The cable networks, which can certainly be considered centers of journalism, are also business centers with a harsh bottom line. The ratings for the cable networks are generally measured in the hundreds of thousands of viewers rather than the millions of viewers the major networks attract. Therefore, cable stations are constantly on the lookout for any story that may spike and then hold the ratings. Stories like those of Wilbanks, Sjodin, Levy or Smart seem to fit those requirements....

I have a number of friends at the cable networks (or at least I did), and I have spoken to some about this very subject. While all professed disgust with the underreporting of missing minority women and young adults, most were very uneasy with the thought of shining a spotlight on their own management to ascertain an answer. "Besides," one of them told me, "you've already figured it out. We showcase missing, young, white, attractive women because our research shows we get more viewers. It's about beating the competition and ad dollars."

Tragically, but not shockingly, in the spring of 2005, it seems the color of one's skin can determine the worth of that individual to some in the media. Journalism, as a profession, must be better than this.
Isn't this a little like saying that an ox does a fine of pulling, but that it doesn't have the personality of a horse? If news gathering and reporting is left to large, for-profit corporations, the profit motive is going to affect what is covered and how it's covered. The way that "Greta and Nancy" feel about all this can only make a little difference at the margin. Tucker and MacKinnon make a good point, but expecting the cable networks to drop what's making them money makes about as much sense as trying to saddle up an ox.

Sunday, May 08, 2005

Happy Birthday, Thomas Pynchon.


Saturday, May 07, 2005

Crazy talk in Omaha.

"[I]t's an interesting idea that a deficit of $100 billion a year, something, 20 years out, seems to terrify the administration. But the $400 plus billion dollars deficit currently does nothing but draw yawns. I mean the idea that this terrible specter looms over us 20 years out which is a small fraction of the deficit we happily run now seems kind of interesting to me. There is no question that the Bush Administration is ignoring the most serious economic problems facing America and that they are more interested in ideological driven issues. The most serious fiscal issues are: the General Fund deficit, the current account / trade deficit, and health care. Why are we talking about Social Security?"
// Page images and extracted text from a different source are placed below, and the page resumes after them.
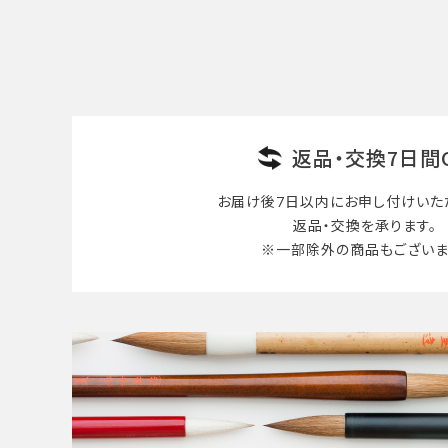
検索する
返品・交換7日間
お届け後7日以内に
お申し付けいた
返品・交換を承ります。
※一部除外の商品も
ございま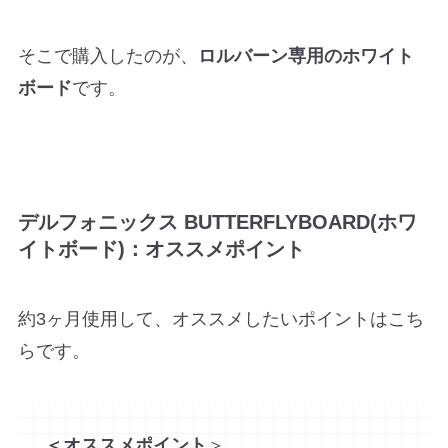
そこで購入したのが、
ロルバーン専用のホワイト
ボード
です。
デルフォニックス BUTTERFLYBOARD(ホワ
イトボード)：オススメポイント
約3ヶ月使用して、オススメしたいポイントはこち
らです。
＜オススメポイント
＞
Warren Buffett on CNN's Lou Dobbs Tonight, via Calculated Risk.

Tuesday, May 03, 2005

As schemes go, they have some fun parts.

Matthew Yglesias, donning the TPM mantle, recounts that he was debating Social Security today with the Wall Street Journal's John Fund. Ygleasias opened by observing that conservatives have never liked Social Security, to which Fund responded that he likes "the concept of Social Security" but wants to modernize it. Later, though, he referred to Social Security as a "Ponzi scheme." Says Yglesias, "Doesn't sound like the sort of thing a person who likes the idea of Social Security would say, does it? Of course not." Don't be so sure, though. I recall that the WSJ was pretty excited about Enron back in the day, and that turned out to be a pretty nifty Ponzi scheme, no?

Remarkable.

"This year the combined advertising revenues of Google and Yahoo! will rival the combined prime-time ad revenues of America's three big television networks, ABC, CBS and NBC, predicts Advertising Age."
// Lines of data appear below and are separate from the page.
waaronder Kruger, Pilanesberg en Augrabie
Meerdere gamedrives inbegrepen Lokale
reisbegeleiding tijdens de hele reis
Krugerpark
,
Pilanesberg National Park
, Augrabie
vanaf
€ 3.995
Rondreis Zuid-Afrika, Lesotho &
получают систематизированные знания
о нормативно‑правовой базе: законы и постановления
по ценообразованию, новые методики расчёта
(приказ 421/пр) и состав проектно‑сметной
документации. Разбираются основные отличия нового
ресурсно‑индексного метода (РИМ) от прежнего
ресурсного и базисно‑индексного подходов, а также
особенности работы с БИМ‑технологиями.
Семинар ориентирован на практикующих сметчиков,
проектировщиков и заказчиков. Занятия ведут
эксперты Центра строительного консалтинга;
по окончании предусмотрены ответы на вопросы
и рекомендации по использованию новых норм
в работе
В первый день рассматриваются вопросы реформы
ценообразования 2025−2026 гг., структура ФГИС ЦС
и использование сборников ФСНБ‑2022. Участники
The Economist, via Brad DeLong.

Monday, May 02, 2005

It's funny 'cause it's true!

"George's answer to any problem at the ranch is to cut it down with a chainsaw. Which I think is why he and Cheney and Rumsfeld get along so well."

-- Laura Bush, at the White House Correspondents Association Dinner

I'm thinking not many people who live in western Virgina would put together a sentence like this.

"The idealization of rural life, although no less pernicious than the Marxist indictment of the idiocy of rural life, is a well-chronicled malady." Lawrence Kaplan apparently succumbed.